Holiday Present: performance improvements with a cheer from Amahi!

Today we are happy to introduce three things: A makeover for Amahi’s web site, a major performance improvement to Greyhole, the technology used in Amahi for Storage Pooling, and two important beta releases: the preview of the next major version of Greyhole and Mediatomb, an on-the-fly transcoding DNLA server!

First, check out the brand-spanking-new Amahi site: new logo, new overall look, better organization and navigation, and foremost, a much improved app store, one of our most frequent requests.

Many many thanks for the donations, for the reviews and the encouragement! We hope you like it!

New App Store

The biggest change is Amahi’s App Store, one of the largest of its kind!  We are adding more categories, a new slick page design for each of the apps, and on top of it all, it’s searchable.

The search box has already had over 1500 searches in just a few days! Welcome to the new Amahi App Store!  There are more features to come, … soon!

Greyhole Update

Today we have released Greyhole, 0.7.5. This new version, along with We would like to welcome a number of new users coming from the Windows Home Server world. We posted a migration guide by popular demand and it has revealed one weakness in the way we implemented Greyhole in Amahi by default.

Many WHS users with large existing data stores wanted to migrate their large collection of data, but the default Greyhole configuration in Amahi did not tolerate a massive migration well.  The load that the network copy created, especially on today’s fast networks, would often overrun the pace at which local data copying and replication takes place in Greyhole.  The cause of this bottleneck was a decision we made early on to use sqlite3, as a back-end for Greyhole out of a caution for reliability (something Amahi cares a lot).  The idea was to keep it as simple as possible, and not rely on another layer or dependency as a data management for Greyhole (MySQL).

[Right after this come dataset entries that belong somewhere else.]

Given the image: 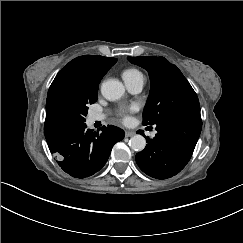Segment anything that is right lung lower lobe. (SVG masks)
<instances>
[{
  "mask_svg": "<svg viewBox=\"0 0 243 243\" xmlns=\"http://www.w3.org/2000/svg\"><path fill=\"white\" fill-rule=\"evenodd\" d=\"M101 131L86 130L85 123H77L56 127L45 138L59 166L73 177L85 178L105 165L113 145L124 138V131L112 125Z\"/></svg>",
  "mask_w": 243,
  "mask_h": 243,
  "instance_id": "right-lung-lower-lobe-1",
  "label": "right lung lower lobe"
}]
</instances>
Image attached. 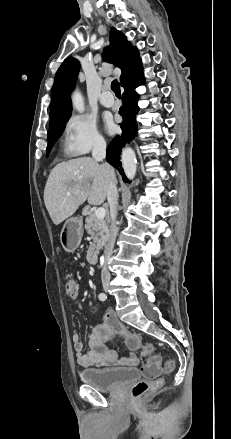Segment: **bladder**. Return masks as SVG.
Wrapping results in <instances>:
<instances>
[{
  "label": "bladder",
  "mask_w": 231,
  "mask_h": 439,
  "mask_svg": "<svg viewBox=\"0 0 231 439\" xmlns=\"http://www.w3.org/2000/svg\"><path fill=\"white\" fill-rule=\"evenodd\" d=\"M140 373L136 368L85 369L79 373L81 381L99 391H111L134 381Z\"/></svg>",
  "instance_id": "bladder-1"
}]
</instances>
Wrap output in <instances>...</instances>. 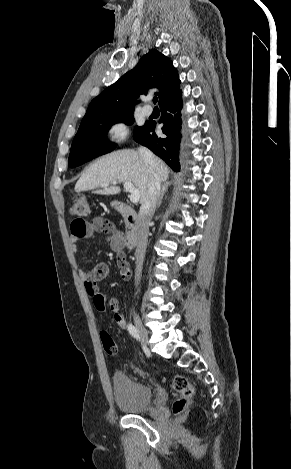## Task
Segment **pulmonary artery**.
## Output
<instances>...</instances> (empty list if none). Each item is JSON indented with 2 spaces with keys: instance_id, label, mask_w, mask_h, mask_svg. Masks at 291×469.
<instances>
[{
  "instance_id": "e3ab8cb5",
  "label": "pulmonary artery",
  "mask_w": 291,
  "mask_h": 469,
  "mask_svg": "<svg viewBox=\"0 0 291 469\" xmlns=\"http://www.w3.org/2000/svg\"><path fill=\"white\" fill-rule=\"evenodd\" d=\"M152 111H153V110H152L151 106H149V105H145V106L143 107V113H144L145 115H151V114H152Z\"/></svg>"
}]
</instances>
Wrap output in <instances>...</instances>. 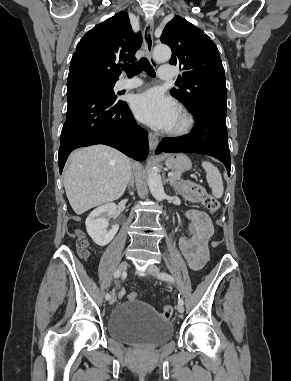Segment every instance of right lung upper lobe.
I'll use <instances>...</instances> for the list:
<instances>
[{
  "label": "right lung upper lobe",
  "mask_w": 291,
  "mask_h": 381,
  "mask_svg": "<svg viewBox=\"0 0 291 381\" xmlns=\"http://www.w3.org/2000/svg\"><path fill=\"white\" fill-rule=\"evenodd\" d=\"M141 44L142 36L133 33L128 14L125 11L116 13L79 41L68 77L115 83L121 73L120 62L135 61V53Z\"/></svg>",
  "instance_id": "cb5924a9"
}]
</instances>
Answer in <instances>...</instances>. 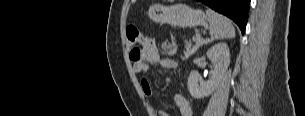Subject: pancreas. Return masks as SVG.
I'll list each match as a JSON object with an SVG mask.
<instances>
[{"mask_svg": "<svg viewBox=\"0 0 305 116\" xmlns=\"http://www.w3.org/2000/svg\"><path fill=\"white\" fill-rule=\"evenodd\" d=\"M194 41H198V39H197V37H195L194 38ZM199 46V44L198 45H196V46H192L191 44H190V42H185V48H186V51H184V55H185V57L186 58H188V57H190L192 54H194V52L197 50V47Z\"/></svg>", "mask_w": 305, "mask_h": 116, "instance_id": "1", "label": "pancreas"}]
</instances>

As Greyhole was put to the test recently, it became clear that for performance purposes, MySQL was the much better choice.  Greyhole’s performance with MySQL is 330+ file transactions per second, an improvement over sqlite3’s 11 transactions per second.  Note that this is not data transfer rate but the rate at which file operations can be managed. Quite a staggering 30x improvement!

Today we’re releasing a new release of Greyhole (0.7.5) and a corresponding Amahi platform release (5.6.5) supporting Greyhole using MySQL as the back-end (though not by default yet). Also included are language translations for Russian and Swedish … thanks to our translations team!

Here is how to transition an existing system from sqlite to MySQL.

Two new Betas: Greyhole 0.8 and Mediatomb

Partly as a result of the performance analysis, we not have a new beta of Greyhole 0.8. In version 0.8, Greyhole now use spool files to log those operations. This is similar to how email servers work, and will makes Greyhole more efficient. If you crave the latest, the downloads are here: 32bit x86, 64bit x86-64, arm (for the plug computer).

For members of our beta program, check out Mediatomb, a UPnP/DLNA media server that works well with the Sony PS3. It can even transcode media on the fly, including many 1080p MKV streams! This is a very promising application, packaged by SolaR with great help from the community. Thanks!

For the latest from our community, we have ZNC (a personal IRC “bouncer” server), DaDaBIK, and for the true hacker in you Debian Lenny Network Installer. Lots of the community contributing apps!

Special Thanks

We would like to give special thanks to the team that helped us tune up the new site, provide feedback and polish things up!

Thanks to Guillaume and the small dedicated legion of recent Amahi converts for their enthusiasm and of course for a great effort in narrowing down this performance bottleneck and for providing a Greyhole migration script! Incidentally, Greyhole got a new web page too!

Happy Holidays to you if you are celebrating at this time of the year! Cheers!